A liberdade de escolha é uma ideia que tem sido defendida pelo CDS… 

São ideias que já andaram, de uma forma ou de outra, na agenda política. Mas nunca nesta lógica de que é uma forma de respeitar a liberdade individual das pessoas e fornecer-lhes escolha.  

O país está preparado para essa mudança de paradigma? 

Poderia perguntar ao contrário: o país está preparado para não haver esta mudança de paradigma e haver esta estagnação? Há um ciclo quase infindo de pessoas que nascem em meios mais desfavorecidos e que têm de ir para a escola pública mais próxima e se não arranjarem maneira de aldrabar o sistema e de inventar uma morada falsa têm que ir para aquela escola que não é a melhor. Ficar parado, muitas vezes, é a coisa mais perigosa que se pode fazer.  

Esteve muito tempo ligado ao turismo, que é agora um setor estratégico para o país. Acha que já há turistas a mais? 

Gostava que alguém me explicasse duas coisas: primeiro, qual é a linha a partir da qual passam a ser a mais, se é a partir da altura em que alguém não gosta ou que alguém tem mais de dois alojamentos locais no seu prédio; e a segunda é no caso de chegarmos à conclusão que há turistas a mais e que devemos limitar o número, como é que isso se faz. Fechamos as fronteiras? Impedimos as pessoas de comprar bilhete de avião? Torna-se o país desatrativo? A liberdade individual não se aplica só aos residentes em Portugal.  

Como se pode regular? 

Em qualquer mercado, a única maneira de regular é através da relação qualidade-preço. Se há realmente turismo a mais, os turistas que visitam o país também vão achar que há turismo a mais. E nesse caso vão pensar  que não vale o preço que está a ser pedido. Isto faz com que se chegue a um equilíbrio. O turismo trouxe muitas vantagens para o país, sobretudo quando comparamos o estado das nossas cidades e dos centros históricos, o estado de boa parte da indústria privada do turismo e dos serviços que à volta dela gravitam, antes do boom turístico. Aqueles que são carpideiras profissionais já se esqueceram que tínhamos centros históricos desertificados, degradados, com problemas de salubridade e de criminalidade. 
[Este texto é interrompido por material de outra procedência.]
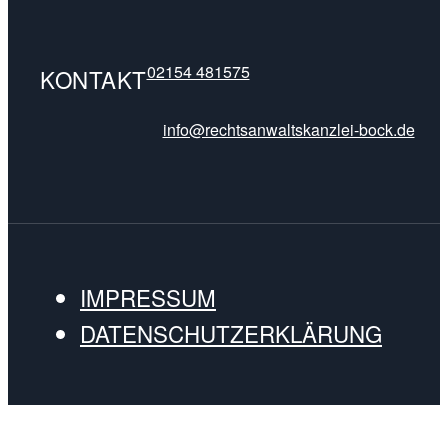
02154 481575
KONTAKT
info@rechtsanwaltskanzlei-bock.de
IMPRESSUM
DATENSCHUTZERKLÄRUNG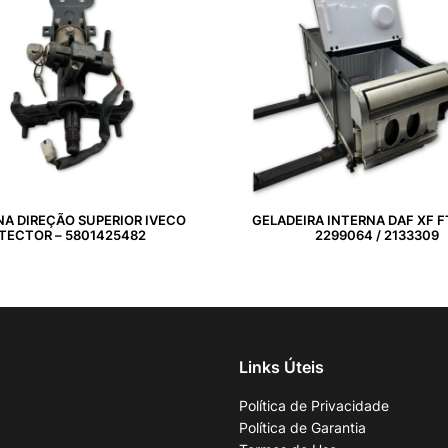
A DIREÇÃO SUPERIOR IVECO
GELADEIRA INTERNA DAF XF F
TECTOR – 5801425482
2299064 / 2133309
Links Úteis
Política de Privacidade
Política de Garantia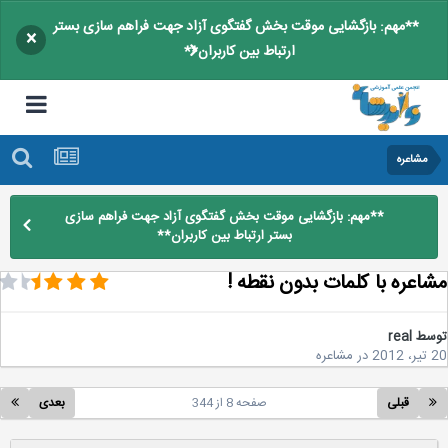
**مهم: بازگشایی موقت بخش گفتگوی آزاد جهت فراهم سازی بستر
×
ارتباط بین کاربران**
مشاعره
**مهم: بازگشایی موقت بخش گفتگوی آزاد جهت فراهم سازی
بستر ارتباط بین کاربران**
اعره با کلمات بدون نقطه !
سط
real
2
در
مشاعره
قبلی
صفحه 8 از 344
بعدی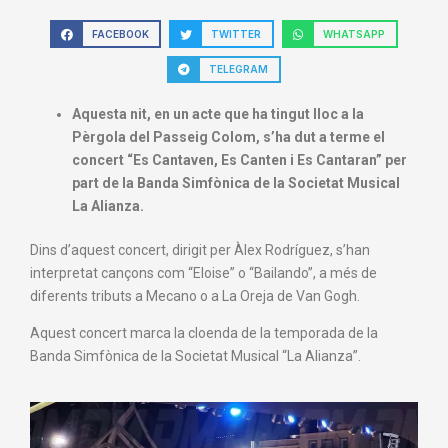
FACEBOOK
TWITTER
WHATSAPP
TELEGRAM
Aquesta nit, en un acte que ha tingut lloc a la
Pèrgola del Passeig Colom, s’ha dut a terme el
concert “Es Cantaven, Es Canten i Es Cantaran” per
part de la Banda Simfònica de la Societat Musical
La Alianza.
Dins d’aquest concert, dirigit per Àlex Rodríguez, s’han
interpretat cançons com “Eloise” o “Bailando”, a més de
diferents tributs a Mecano o a La Oreja de Van Gogh.
Aquest concert marca la cloenda de la temporada de la
Banda Simfònica de la Societat Musical “La Alianza”.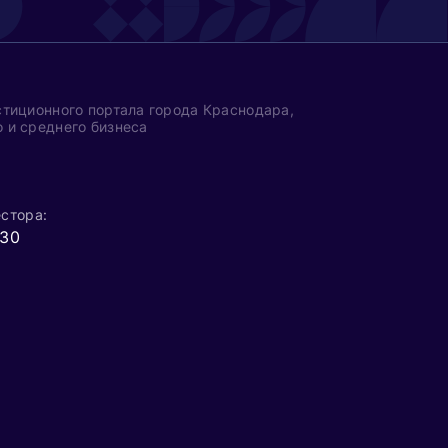
анных субъектов
и, научные парки, инновационные
рганизации по сертификации и
тиционного портала города Краснодара,
 и среднего бизнеса
нтры коллективного пользования
стора:
 30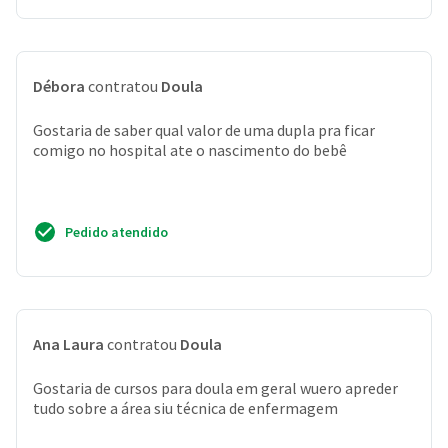
Débora
contratou
Doula
Gostaria de saber qual valor de uma dupla pra ficar
comigo no hospital ate o nascimento do bebê
Pedido atendido
Ana Laura
contratou
Doula
Gostaria de cursos para doula em geral wuero apreder
tudo sobre a área siu técnica de enfermagem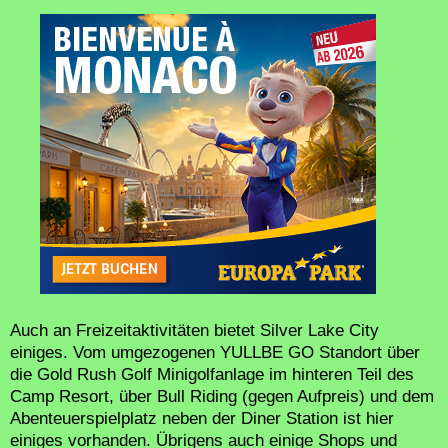
Auch an Freizeitaktivitäten bietet Silver Lake City
einiges. Vom umgezogenen YULLBE GO Standort über
die Gold Rush Golf Minigolfanlage im hinteren Teil des
Camp Resort, über Bull Riding (gegen Aufpreis) und dem
Abenteuerspielplatz neben der Diner Station ist hier
einiges vorhanden. Übrigens auch einige Shops und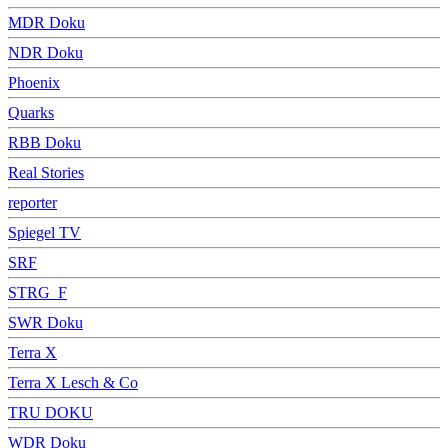
MDR Doku
NDR Doku
Phoenix
Quarks
RBB Doku
Real Stories
reporter
Spiegel TV
SRF
STRG_F
SWR Doku
Terra X
Terra X Lesch & Co
TRU DOKU
WDR Doku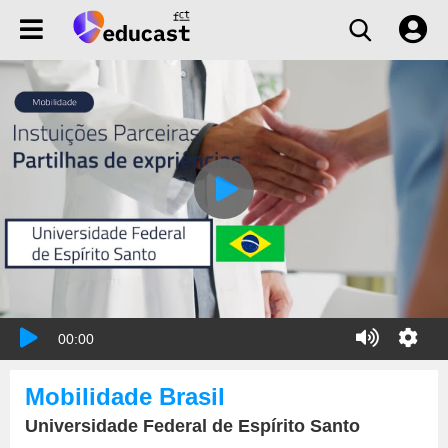
00:00
Mobilidade Brasil
Universidade Federal de Espírito Santo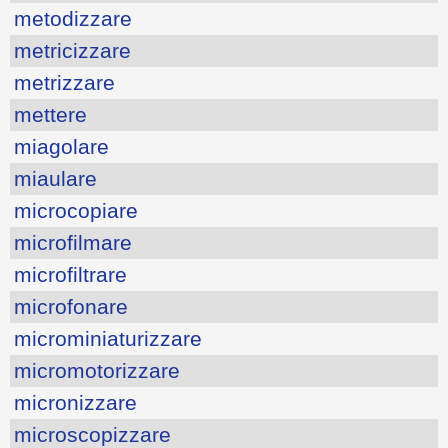
metodizzare
metricizzare
metrizzare
mettere
miagolare
miaulare
microcopiare
microfilmare
microfiltrare
microfonare
microminiaturizzare
micromotorizzare
micronizzare
microscopizzare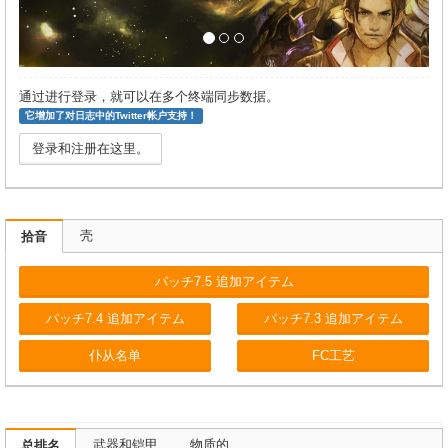
通过进行登录，就可以在多个终端同步数据。
它增加了对日志中的Twitter帐户支持！
登录和注册在这里。
壳
拾音
パッチ7.5 追加アイテム
パッチ7.4 追加アイテム
パッチ7.3 追加アイテム
仆从名单
FC工艺
武器和铠甲
物质的
总排名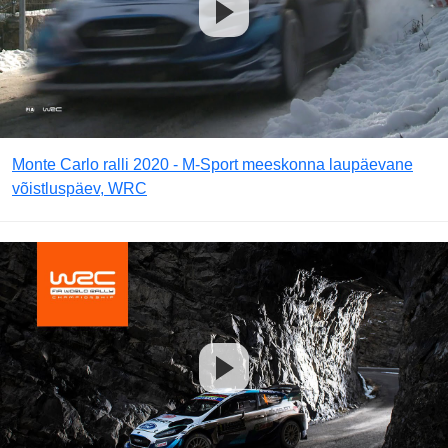
Monte Carlo ralli 2020 - M-Sport meeskonna laupäevane
võistluspäev, WRC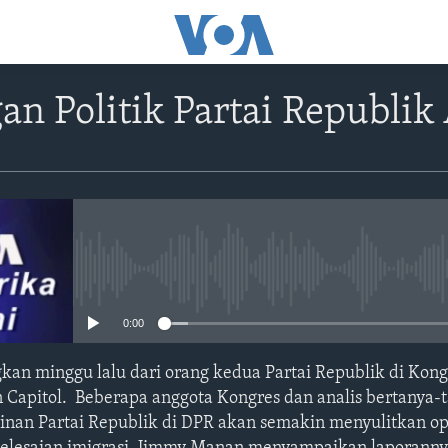
n Politik Partai Republik
No media source currently avail
0:00
n minggu lalu dari orang kedua Partai Republik di Kongr
Capitol. Beberapa anggota Kongres dan analis bertanya-
nan Partai Republik di DPR akan semakin menyulitkan op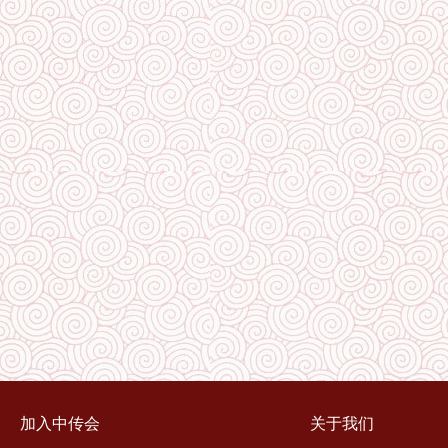
加入中传会
关于我们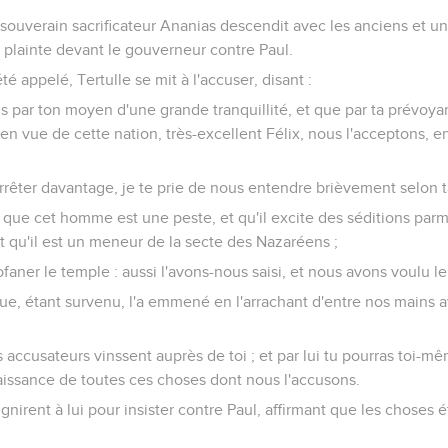
e souverain sacrificateur Ananias descendit avec les anciens et 
nt plainte devant le gouverneur contre Paul.
té appelé, Tertulle se mit à l'accuser, disant :
s par ton moyen d'une grande tranquillité, et que par ta prévoy
en vue de cette nation, très-excellent Félix, nous l'acceptons, en
arrêter davantage, je te prie de nous entendre brièvement selon 
que cet homme est une peste, et qu'il excite des séditions parmi
et qu'il est un meneur de la secte des Nazaréens ;
faner le temple : aussi l'avons-nous saisi, et nous avons voulu le 
rque, étant survenu, l'a emmené en l'arrachant d'entre nos mains
accusateurs vinssent auprès de toi ; et par lui tu pourras toi-mê
naissance de toutes ces choses dont nous l'accusons.
oignirent à lui pour insister contre Paul, affirmant que les choses é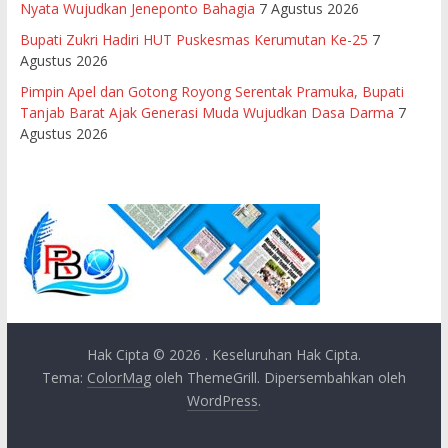
Nyata Wujudkan Jeneponto Bahagia
7 Agustus 2026
Bupati Zukri Hadiri HUT Puskesmas Kerumutan Ke-25
7
Agustus 2026
Pimpin Apel dan Gotong Royong Serentak Pramuka, Bupati
Tanjab Barat Ajak Generasi Muda Wujudkan Dasa Darma
7
Agustus 2026
Hak Cipta © 2026
. Keseluruhan Hak Cipta.
Tema:
ColorMag
oleh ThemeGrill. Dipersembahkan oleh
WordPress
.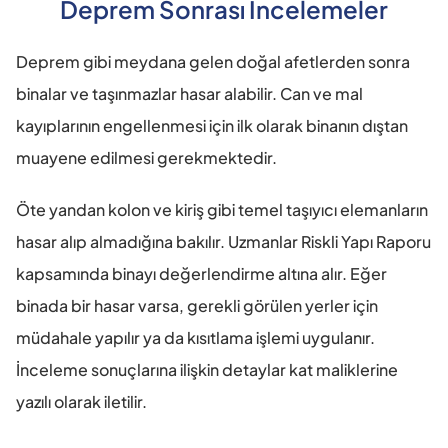
Deprem Sonrası İncelemeler
Deprem gibi meydana gelen doğal afetlerden sonra 
binalar ve taşınmazlar hasar alabilir. Can ve mal 
kayıplarının engellenmesi için ilk olarak binanın dıştan 
muayene edilmesi gerekmektedir.
Öte yandan kolon ve kiriş gibi temel taşıyıcı elemanların 
hasar alıp almadığına bakılır. Uzmanlar Riskli Yapı Raporu 
kapsamında binayı değerlendirme altına alır. Eğer 
binada bir hasar varsa, gerekli görülen yerler için 
müdahale yapılır ya da kısıtlama işlemi uygulanır. 
İnceleme sonuçlarına ilişkin detaylar kat maliklerine 
yazılı olarak iletilir.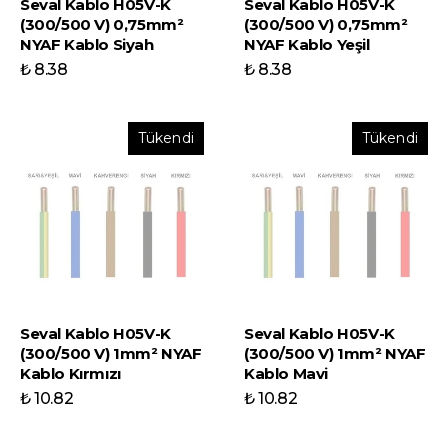
Seval Kablo H05V-K
Seval Kablo H05V-K
(300/500 V) 0,75mm²
(300/500 V) 0,75mm²
NYAF Kablo Siyah
NYAF Kablo Yeşil
₺ 8.38
₺ 8.38
Tükendi
Tükendi
Seval Kablo H05V-K
Seval Kablo H05V-K
(300/500 V) 1mm² NYAF
(300/500 V) 1mm² NYAF
Kablo Kırmızı
Kablo Mavi
₺ 10.82
₺ 10.82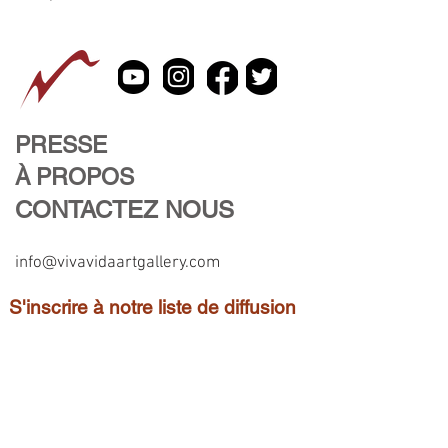
PRESSE
À PROPOS
CONTACTEZ NOUS
info@vivavidaartgallery.com
S'inscrire à notre liste de diffusion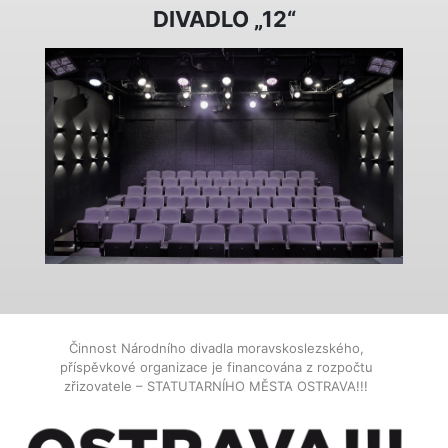
DIVADLO „12“
Činnost Národního divadla moravskoslezského,
příspěvkové organizace je financována z rozpočtu
zřizovatele – STATUTARNÍHO MĚSTA OSTRAVA!!!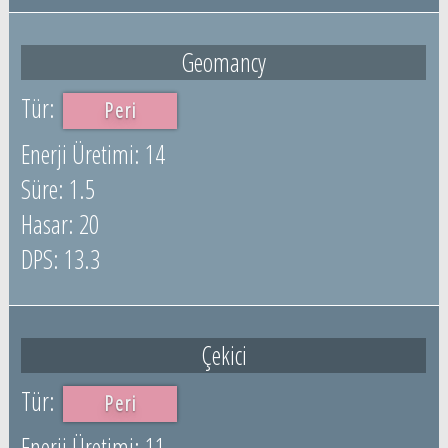
Geomancy
Peri
14
1.5
20
13.3
Çekici
Peri
11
O país está demasiado dependente do turismo? 

Não, de todo. Não me preocupa tanto o espaço que o turismo tem para crescer, o que me preocupa é o espaço que as outras atividades não tiveram para crescer. O turismo representará hoje cerca de 12% do PIB. Precisávamos de dois setores tão exportadores como o turismo para termos o nosso PIB representado por atividades que fossem competitivamente poderosas. E não temos. 

No que diz respeito ao alojamento local, há várias cidades europeias, Lisboa incluída, que começam a impor limites. Como vê esta medida? 

As autarquias devem ter um nível significativo de autonomia relativamente ao tipo de cidade que querem oferecer aos seus habitantes. Se alguma autarquia ou algum autarca decidir que no seu concelho não há turismo é algo que devemos respeitar porque localmente faz sentido e ele introduzirá as limitações que quiser. 

A vida na política é para continuar a longo prazo?

Há três meses não sabia que ia estar envolvido nesta luta, portanto falar dos próximos 48 meses não é fácil. O que sei é que quando tomei a decisão de aceitar este desafio foi com a firme intenção de ser eleito em Lisboa e de ajudar tanto quanto possível os nossos cabeças-de-lista a serem eleitos nos respetivos distritos. Esta não é a minha vida, não sou político mas estou político e não tenho qualquer pejo, não acho que seja uma atividade pouco nobre, antes pelo contrário. Precisa é de uma injeção de pessoas que não estejam alinhadas com os vícios antigos do sistema e que não dependam da política para a sua realização pessoal e profissional.